Yanıt: Türkiye AB'de, istikrar ve güvenliğimiz, ekonomik ve enerjiyle ilgili mülahazalarımız ve uygarlıklar arasında köprü oluşturmaya yönelik daha da önemli amaçlarımız için önemli bir stratejik ortaktır. Uzun bir işbirliği tarihimiz vardır. Türkiye hem NATO hem de Avrupa Konseyi'nin 50 yıldan fazla süredir üyesidir. AB ve Türkiye arasındaki Ortaklık Anlaşması 1963'te imzalanmış ve gümrük birliği 1995'te yürürlüğe girmiştir.

2005'te katılım müzakerelerinin açılmasından itibaren AB üye devletleri Türkiye'nin Avrupa misyonunu tanımaya karar verdi. AB'ye katılmak için Türkiye öncelikle sıkı olan üyelik kriterlerini karşılamalıdır. Müzakerelerde atılacak adımlar Türkiye'nin zorunlu reformları gerçekleştirme kapasitesine bağlıdır. Birçok Avrupalı Türkiye'nin vatandaşlarının büyük çoğunluğunun Müslüman olmasından duydukları kaygıyı ortaya koymaktadırlar. AB dinden çok, insanın varlığına saygı, hukukun üstünlüğü, hoşgörü ve ayrımcılık karşıtı ortak değerler üzerine kurulmuştur. İbadet özgürlüğü ve azınlıkların korunması üyelik için ana kriterlerdendir. Bunlar da İslam ile tamamen uzlaşabilir.

"BARIŞ İHRAÇ ETMEK, İSTİKRARSIZLIK İTHAL ETMEKTEN İYİDİR"

Soru: Genişlemenin AB'nin güvenliği üzerinde ne gibi bir etkisi olur?

Yanıt: ... AB ortak bir değer ve ilkeler bütünüdür ve bunlara saygı duyan Avrupa devletlerinin üye olmak için başvurabilmesi öncülü üzerine kurulmuştur. Bu nedenle genişleme, birliğe katılmak isteyenler içinde demokratik değişim ve ekonomik liberalizasyon konusunda ilhamlarda bulunan ana dönüşüm gücüdür. AB'nin kıta üzerinde barış, istikrar ve refah alanını genişletmesindeki gücünün kalbinde yer alan da budur.
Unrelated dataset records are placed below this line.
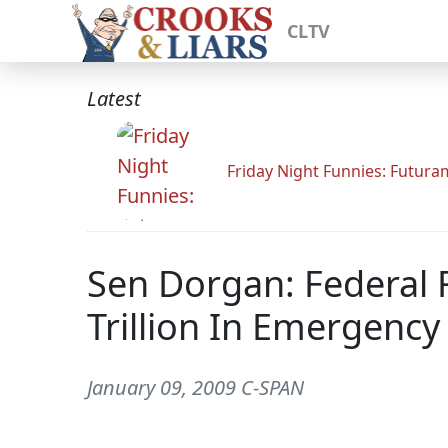
CLTV
Latest
Friday Night Funnies: Futur
Sen Dorgan: Federal R
Trillion In Emergency
January 09, 2009 C-SPAN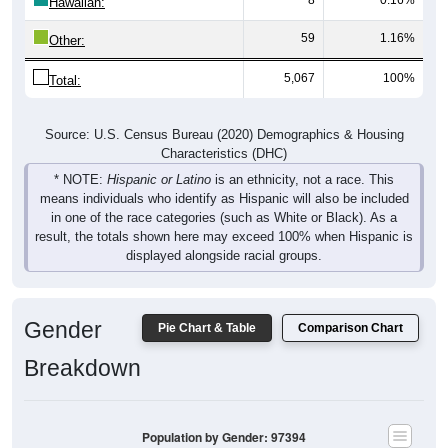
Hawaiian:
59
1.16%
Other:
5,067
100%
Total:
Source: U.S. Census Bureau (2020) Demographics & Housing
Characteristics (DHC)
* NOTE:
Hispanic or Latino
is an ethnicity, not a race. This
means individuals who identify as Hispanic will also be included
in one of the race categories (such as White or Black). As a
result, the totals shown here may exceed 100% when Hispanic is
displayed alongside racial groups.
Gender
Pie Chart & Table
Comparison Chart
Breakdown
Population by Gender: 97394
AB'ye üyelik başvurusu Orta ve Doğu Avrupa'nın barışçı ve demokratik bir ortamda dönüşümü için bir araç ve Batı Balkanlar ve Türkiye'deki reformlar için yönlendirici güç olmuştur. Avrupa'nın çıkarı için komşularımıza barış ihraç etmek, oradan istikrarsızlık ithal etmekten daha uygundur.

AB'nin yıllar boyunca katkıda bulunduğu birbirini izleyen genişlemelerle sağlanan barışçıl kalkınma ve artan istikrar, tüm Avrupalıların yararına olacaktır.

AB'de üyelik Avrupa kimliğini paylaşmaya ve egemenliklerini AB çatısı altında gönüllü olarak bir araya getirmeye karar vermiş özgür ve demokratik ulusların bir tercihidir.

Soru: Genişlemenin ekonomik etkisi nedir?

Yanıt: Genişleme genelde AB'nin olduğu gibi yeni ve eski ülkelerin her ikisinin de yararınadır. Eski ve yeni üye ülkeler arasındaki ticaret 10 yıldan az bir sürede yaklaşık üç misli (1999'daki 155 milyar euro'dan, 2007'deki 500 milyar euro'ya) artmıştır. Daha belirgin olanı ise aynı dönemde yeni üyeler arasındaki ticaretin 15 milyar eurodan 77 milyar euroya yükselmiş olmasıdır. Yeni üyelerin girdikleri 2004'ten krizin patlak verdiği döneme kadar bu ülkelerde istihdam üyelikten dolayı yılda yüzde 1.5 artmıştır. Bu aynı zamanda ekonomik kriz dönemlerinde genişlemenin bir sorun oluşturmadığını fakat Avrupa'nın ekonomik olarak dirilmesi için çözümün temel parçalarından biri olduğunu gösterir. Ortak kaderimizi paylaşmaktayız.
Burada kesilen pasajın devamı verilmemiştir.